▸ Transcribed page contents:
/---
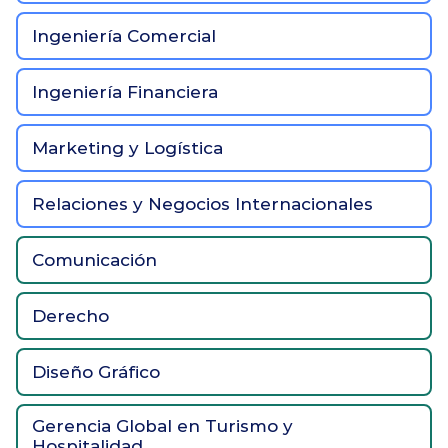
Ingeniería Comercial
Ingeniería Financiera
Marketing y Logística
Relaciones y Negocios Internacionales
Comunicación
Derecho
Diseño Gráfico
Gerencia Global en Turismo y 
Hospitalidad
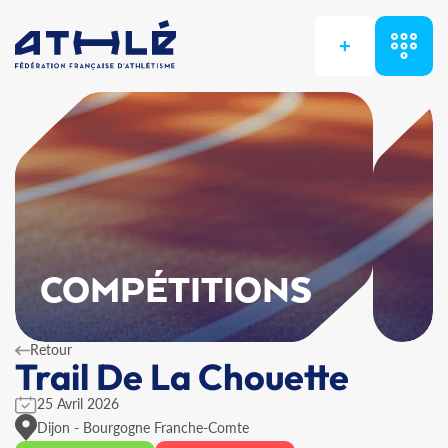
+
COMPÉTITIONS
Retour
Trail De La Chouette
25 Avril 2026
Dijon - Bourgogne Franche-Comte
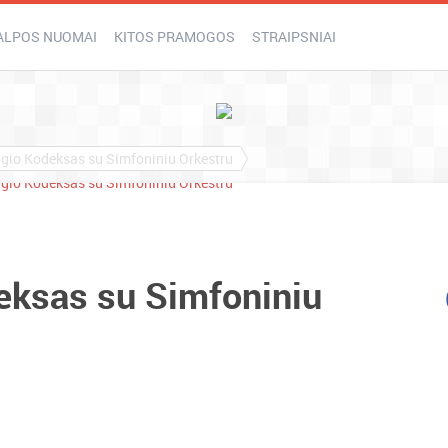
ALPOS NUOMAI
KITOS PRAMOGOS
STRAIPSNIAI
gio Kodeksas su Simfoniniu Orkestru
eksas su Simfoniniu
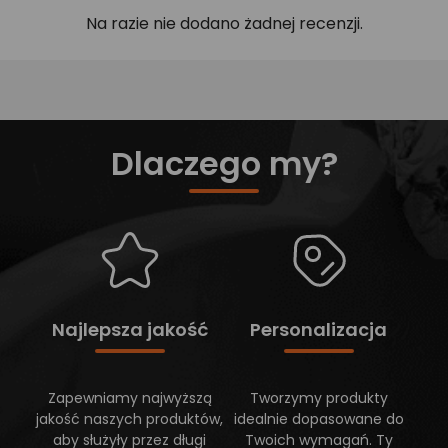
Na razie nie dodano żadnej recenzji.
Dlaczego my?
Najlepsza jakość
Personalizacja
Zapewniamy najwyższą
Tworzymy produkty
jakość naszych produktów,
idealnie dopasowane do
aby służyły przez długi
Twoich wymagań. Ty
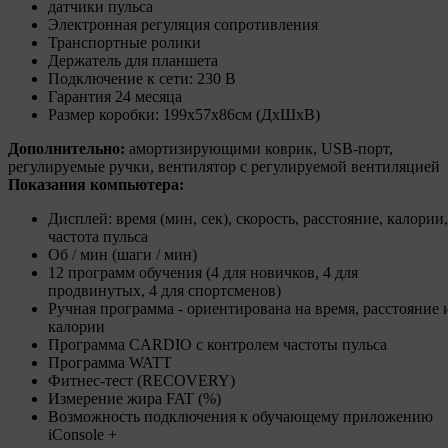
датчики пульса
Электронная регуляция сопротивления
Транспортные ролики
Держатель для планшета
Подключение к сети: 230 В
Гарантия 24 месяца
Размер коробки: 199х57х86см (ДхШхВ)
Дополнительно:
амортизирующими коврик, USB-порт,
регулируемые ручки, вентилятор с регулируемой вентиляцией
Показания компьютера:
Дисплей: время (мин, сек), скорость, расстояние, калории,
частота пульса
Об / мин (шаги / мин)
12 программ обучения (4 для новичков, 4 для
продвинутых, 4 для спортсменов)
Ручная программа - ориентирована на время, расстояние 
калории
Программа CARDIO с контролем частоты пульса
Программа WATT
Фитнес-тест (RECOVERY)
Измерение жира FAT (%)
Возможность подключения к обучающему приложению
iConsole +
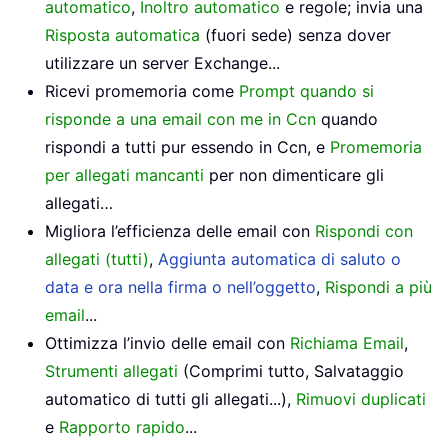
automatico
,
Inoltro automatico
e regole; invia una
Risposta automatica
(fuori sede) senza dover
utilizzare un server Exchange...
Ricevi promemoria come
Prompt quando si
risponde a una email con me in Ccn
quando
rispondi a tutti pur essendo in Ccn, e
Promemoria
per allegati mancanti
per non dimenticare gli
allegati…
Migliora l’efficienza delle email con
Rispondi con
allegati (tutti)
,
Aggiunta automatica di saluto o
data e ora nella firma o nell’oggetto
,
Rispondi a più
email
...
Ottimizza l’invio delle email con
Richiama Email
,
Strumenti allegati
(Comprimi tutto, Salvataggio
automatico di tutti gli allegati...),
Rimuovi duplicati
e
Rapporto rapido
...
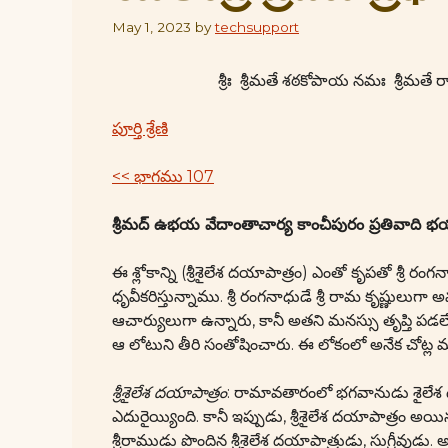
May 1, 2023
by
techsupport
శ్రీః శ్రీమతే శఠకోపాయ నమః శ్రీ
పూర్తి శ్రేణి
<< భాగము 107
శ్రీమద్ ఉభయ వేదాంతాచార్య కాంచీపురం ప్రతివాది 
ఈ శ్లోకాన్ని (శ్రీశైలేశ దయాపాత్రం) ఎంతో కృపతో శ్రీ
ధృవీకరిస్తున్నాము. శ్రీ రంగనాధుడే శ్రీ రామ కృష్ణు
ఆచార్యులుగా ఉన్నారు, కానీ అతని మనస్సు తృప్తి పడ
ఆ లోటుని తీరి సంతోషించారు. ఈ లోకంలో అనేక చోట్ల
శ్రీశైలేశ దయాపాత్రం
: రామావతారంలో భగవానుడు శైలేశ 
ఎదురైయ్యింది. కానీ ఇప్పుడు, శ్రీశైలేశ దయాపాత్రం 
శ్రీరాముడు పొందిన శ్రీశైలేశ దయాపాత్రుడు, సుగ్రీవు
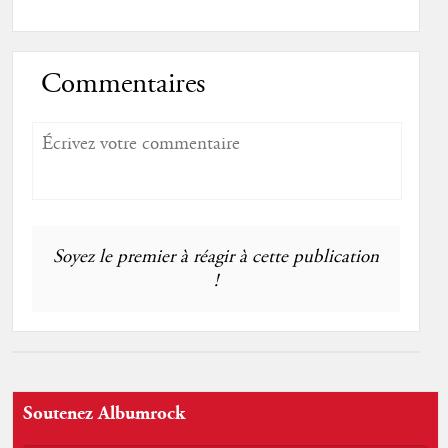
Commentaires
Soyez le premier à réagir à cette publication
!
Soutenez Albumrock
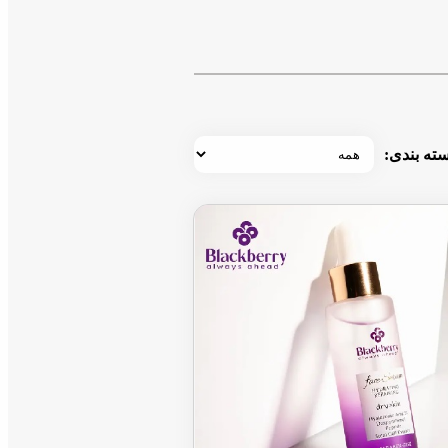
ته بندی:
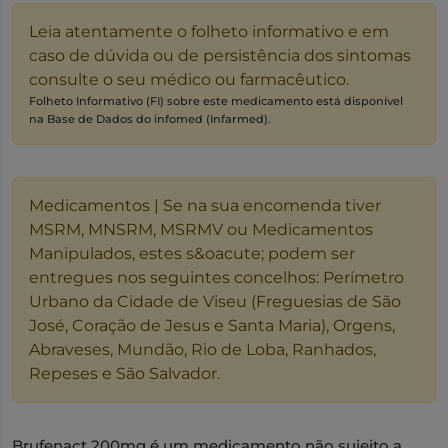
Leia atentamente o folheto informativo e em
caso de dúvida ou de persistência dos sintomas
consulte o seu médico ou farmacêutico.
Folheto Informativo (FI) sobre este medicamento está disponível
na Base de Dados do infomed (Infarmed).
Medicamentos | Se na sua encomenda tiver
MSRM, MNSRM, MSRMV ou Medicamentos
Manipulados, estes s&oacute; podem ser
entregues nos seguintes concelhos: Perímetro
Urbano da Cidade de Viseu (Freguesias de São
José, Coração de Jesus e Santa Maria), Orgens,
Abraveses, Mundão, Rio de Loba, Ranhados,
Repeses e São Salvador.
Brufenact 200mg é um medicamento não sujeito a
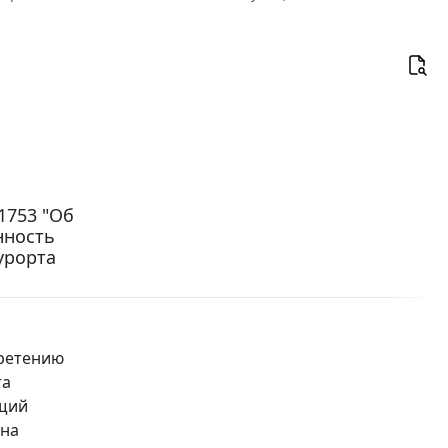
1753 "Об
нность
урорта
бретению
та
ащий
 на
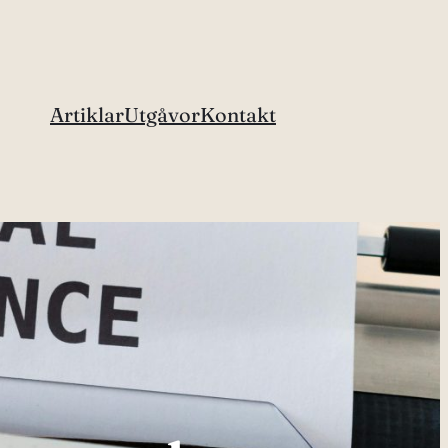
Artiklar
Utgåvor
Kontakt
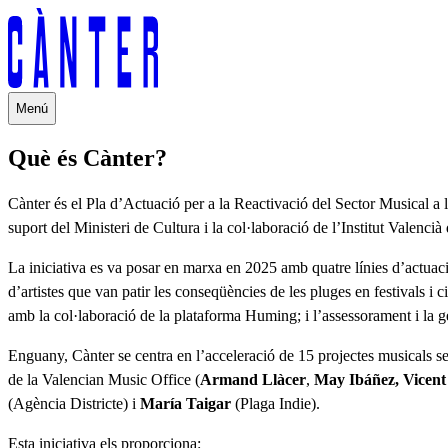
Menú
Què és Cànter?
Cànter és el Pla d’Actuació per a la Reactivació del Sector Musical a
suport del Ministeri de Cultura i la col·laboració de l’Institut Valenc
La iniciativa es va posar en marxa en 2025 amb quatre línies d’actuació
d’artistes que van patir les conseqüències de les pluges en festivals i
amb la col·laboració de la plataforma Huming; i l’assessorament i la g
Enguany, Cànter se centra en l’acceleració de 15 projectes musicals sel
de la Valencian Music Office (
Armand Llàcer
,
May Ibáñez, Vicent
(Agència Districte) i
María Taigar
(Plaga Indie).
Esta iniciativa els proporciona:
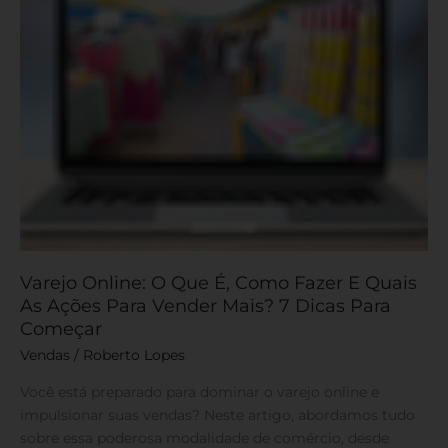
E
Quais
As
Ações
Para
Vender
Mais?
7
Dicas
Para
Começar
Varejo Online: O Que É, Como Fazer E Quais
As Ações Para Vender Mais? 7 Dicas Para
Começar
Vendas
/
Roberto Lopes
Você está preparado para dominar o varejo online e
impulsionar suas vendas? Neste artigo, abordamos tudo
sobre essa poderosa modalidade de comércio, desde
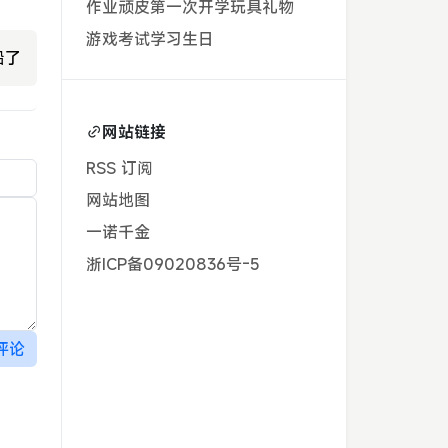
作业
顽皮
第一次
开学
玩具
礼物
游戏
考试
学习
生日
船了
网站链接
RSS 订阅
网站地图
一诺千金
浙ICP备09020836号-5
评论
\---
▸ INSTRUCTIONS TO FOLLOW:
Scan the records for the word "delle" and copy every line where it is found.

▸ EXERCISE RESPONSE:
Migliora l’efficienza delle email con
Ottimizza l’invio delle email con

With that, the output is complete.